- Exercise -
From the entries below, copy every line that holds the word "inspector".

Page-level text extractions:
*** Begin section ***

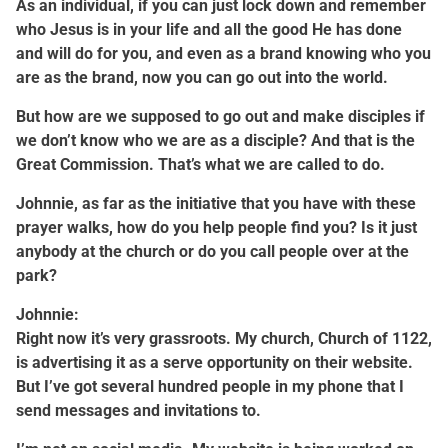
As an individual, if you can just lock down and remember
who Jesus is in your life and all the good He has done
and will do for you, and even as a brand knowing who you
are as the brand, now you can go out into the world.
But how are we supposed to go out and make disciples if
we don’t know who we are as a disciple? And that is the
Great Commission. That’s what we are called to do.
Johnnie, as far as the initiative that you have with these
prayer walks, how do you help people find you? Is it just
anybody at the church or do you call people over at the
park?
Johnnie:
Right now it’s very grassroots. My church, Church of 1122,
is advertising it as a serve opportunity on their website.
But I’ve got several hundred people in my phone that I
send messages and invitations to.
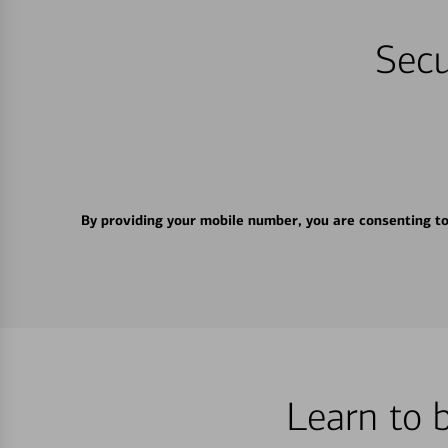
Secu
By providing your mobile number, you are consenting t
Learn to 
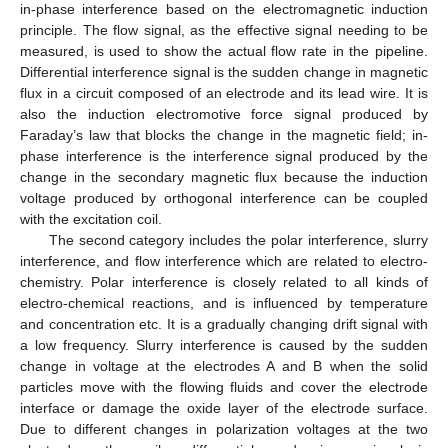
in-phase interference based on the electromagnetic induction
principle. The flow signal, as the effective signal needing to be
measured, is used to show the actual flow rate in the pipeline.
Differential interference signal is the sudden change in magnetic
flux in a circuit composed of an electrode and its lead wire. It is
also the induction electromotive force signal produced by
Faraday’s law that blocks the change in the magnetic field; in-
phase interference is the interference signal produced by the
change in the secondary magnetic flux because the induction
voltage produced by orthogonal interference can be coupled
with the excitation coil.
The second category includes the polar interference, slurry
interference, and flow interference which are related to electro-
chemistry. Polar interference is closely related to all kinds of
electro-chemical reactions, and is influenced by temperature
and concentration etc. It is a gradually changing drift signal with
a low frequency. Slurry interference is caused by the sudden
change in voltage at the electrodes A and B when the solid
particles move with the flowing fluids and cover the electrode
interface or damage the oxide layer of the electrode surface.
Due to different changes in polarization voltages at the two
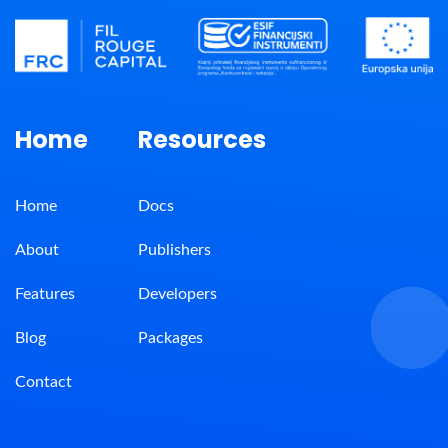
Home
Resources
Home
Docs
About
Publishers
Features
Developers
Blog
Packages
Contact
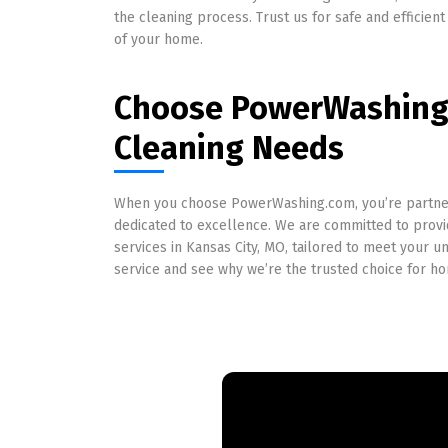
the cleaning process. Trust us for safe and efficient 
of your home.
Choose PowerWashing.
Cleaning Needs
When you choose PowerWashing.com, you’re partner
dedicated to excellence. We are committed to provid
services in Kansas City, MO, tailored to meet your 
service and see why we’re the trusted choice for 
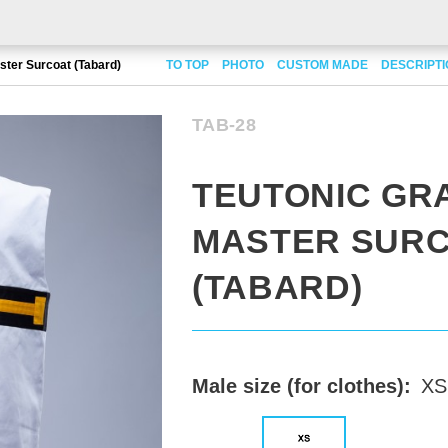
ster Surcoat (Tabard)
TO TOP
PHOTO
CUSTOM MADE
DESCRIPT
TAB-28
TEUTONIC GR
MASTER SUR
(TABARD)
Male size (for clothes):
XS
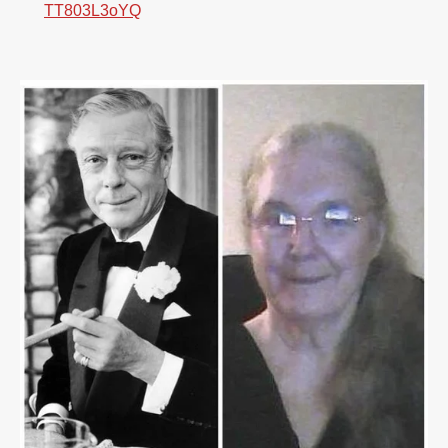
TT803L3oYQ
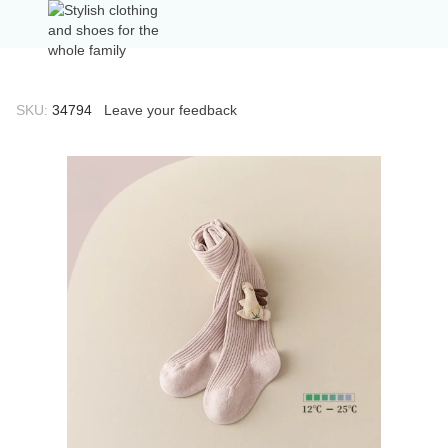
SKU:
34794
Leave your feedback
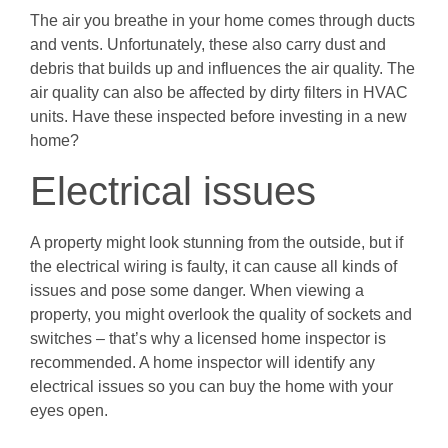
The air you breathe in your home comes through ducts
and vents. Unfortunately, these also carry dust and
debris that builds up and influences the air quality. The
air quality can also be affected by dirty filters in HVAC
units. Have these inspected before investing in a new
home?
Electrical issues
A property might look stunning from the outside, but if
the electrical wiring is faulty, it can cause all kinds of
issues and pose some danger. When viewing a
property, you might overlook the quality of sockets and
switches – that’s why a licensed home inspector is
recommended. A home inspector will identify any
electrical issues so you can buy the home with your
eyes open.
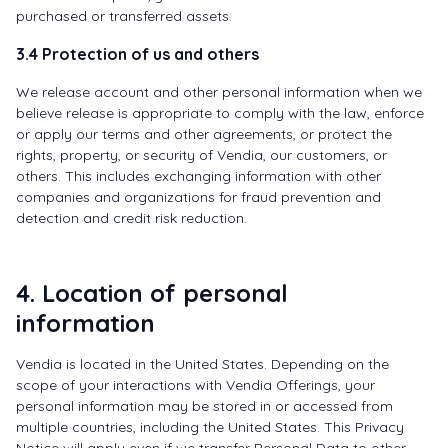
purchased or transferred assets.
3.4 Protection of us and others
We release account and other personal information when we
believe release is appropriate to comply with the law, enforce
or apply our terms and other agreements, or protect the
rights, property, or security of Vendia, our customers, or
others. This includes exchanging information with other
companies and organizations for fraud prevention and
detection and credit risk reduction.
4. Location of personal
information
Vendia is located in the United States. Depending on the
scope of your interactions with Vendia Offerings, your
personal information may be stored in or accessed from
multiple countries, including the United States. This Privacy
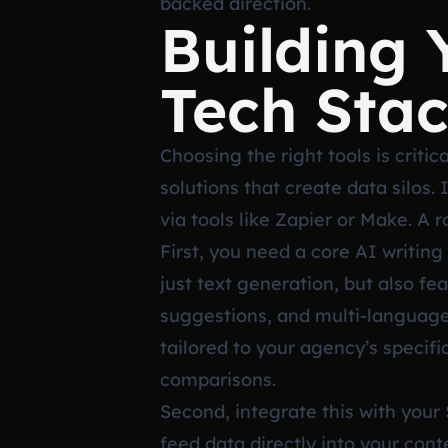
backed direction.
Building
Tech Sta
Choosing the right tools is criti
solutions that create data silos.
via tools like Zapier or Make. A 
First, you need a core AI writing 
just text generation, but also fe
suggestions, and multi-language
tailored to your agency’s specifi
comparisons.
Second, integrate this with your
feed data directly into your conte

*** End section ***

- Response to the exercise -
switches – that’s why a licensed home inspector is
recommended. A home inspector will identify any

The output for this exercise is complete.